Ta strona została skorygowana.

Wtedy usta poruszyły się nieznacznie i po chwili dopiero uleciał z nich głos słaby do dalekiego echa podobny.
— Chodź pan bliżej tu...
Odrętwiały z bólu doktór zbliżył się machinalnie i stanął obok otomany.
Blady okropny uśmiech zadrgał na bezbarwnych usteczkach... Wyciągnęła rączkę.
— Dziwisz się, że żyję jeszcze? — szepnęła — I ludzie tu dziwią się także, że umieram tak długo i umrzeć nie mogę. Ale ja wiedziałam, że bez ciebie żyć nie będę i teraz wiedziałam, że nie umrę, dopokąd cię nie zobaczę raz jeszcze.

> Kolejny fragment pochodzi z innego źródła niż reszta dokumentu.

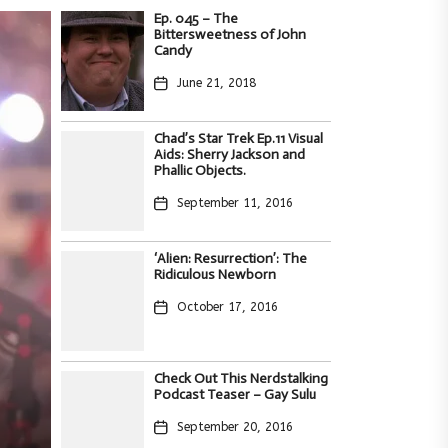
Ep. 045 – The
Bittersweetness of John
Candy
June 21, 2018
Chad’s Star Trek Ep.11 Visual
Aids: Sherry Jackson and
Phallic Objects.
September 11, 2016
‘Alien: Resurrection’: The
Ridiculous Newborn
October 17, 2016
,
ith
Check Out This Nerdstalking
Podcast Teaser – Gay Sulu
s
deo
September 20, 2016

Przymknęła oczy osłabiona.
Mężczyzna stał nieruchomy, niepojęta siła uczuć wzrok jego przykuwała do biednej twarzyczki. Czuł, jak mu w piersi coś rwało się z bólu, darło na szmaty.

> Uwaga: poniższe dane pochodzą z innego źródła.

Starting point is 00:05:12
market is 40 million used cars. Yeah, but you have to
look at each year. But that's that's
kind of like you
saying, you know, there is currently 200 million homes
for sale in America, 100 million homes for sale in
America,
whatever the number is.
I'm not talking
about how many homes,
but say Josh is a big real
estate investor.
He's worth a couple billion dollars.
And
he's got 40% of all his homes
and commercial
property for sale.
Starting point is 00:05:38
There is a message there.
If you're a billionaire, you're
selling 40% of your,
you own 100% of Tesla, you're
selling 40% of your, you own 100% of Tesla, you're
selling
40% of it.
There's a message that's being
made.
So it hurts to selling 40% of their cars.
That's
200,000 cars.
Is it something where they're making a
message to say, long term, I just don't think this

— Czemu tak późno? — wykrztusił na koniec ze ścieśnionej piersi.
— Bałam się... może byłbyś gniewał się na mnie doktorze — odparła, podnosząc na niego nieśmiele gasnące oczęta.
Okropne wstrząsające łkanie wydarło się z piersi doktora. Padł przy niej na kolana, kryjąc twarz w fałdy jej białej sukni.

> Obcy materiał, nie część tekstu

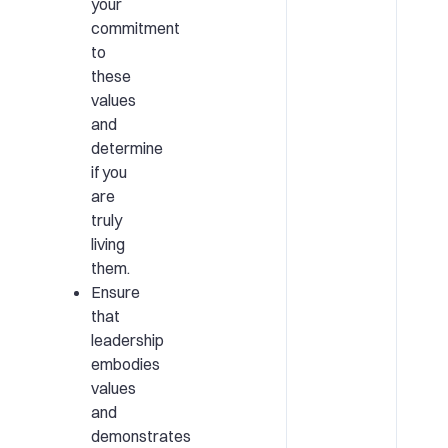
your
commitment
to
these
values
and
determine
if you
are
truly
living
them.
Ensure
that
leadership
embodies
values
and
demonstrates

Było coś okropnego w tem łkaniu silnego mężczyzny. Siostra Marya uczuła nagle łzy spływające jej po twarzy. Znała ten dramat od początku.
— Nie płacz — szepnęła chora, a wyraz nadziemskiej czułości opromienił jej rysy — nie płacz, bo żal mi bardzo, że cierpisz, obojeśmy niewinni. W duszy ja cieszę się, że odejdę bo czemże ja mogłabym być dla ciebie w tem życiu? Niewyrozumiała byłam i natrętna... Chciałam cię widzieć codziennie...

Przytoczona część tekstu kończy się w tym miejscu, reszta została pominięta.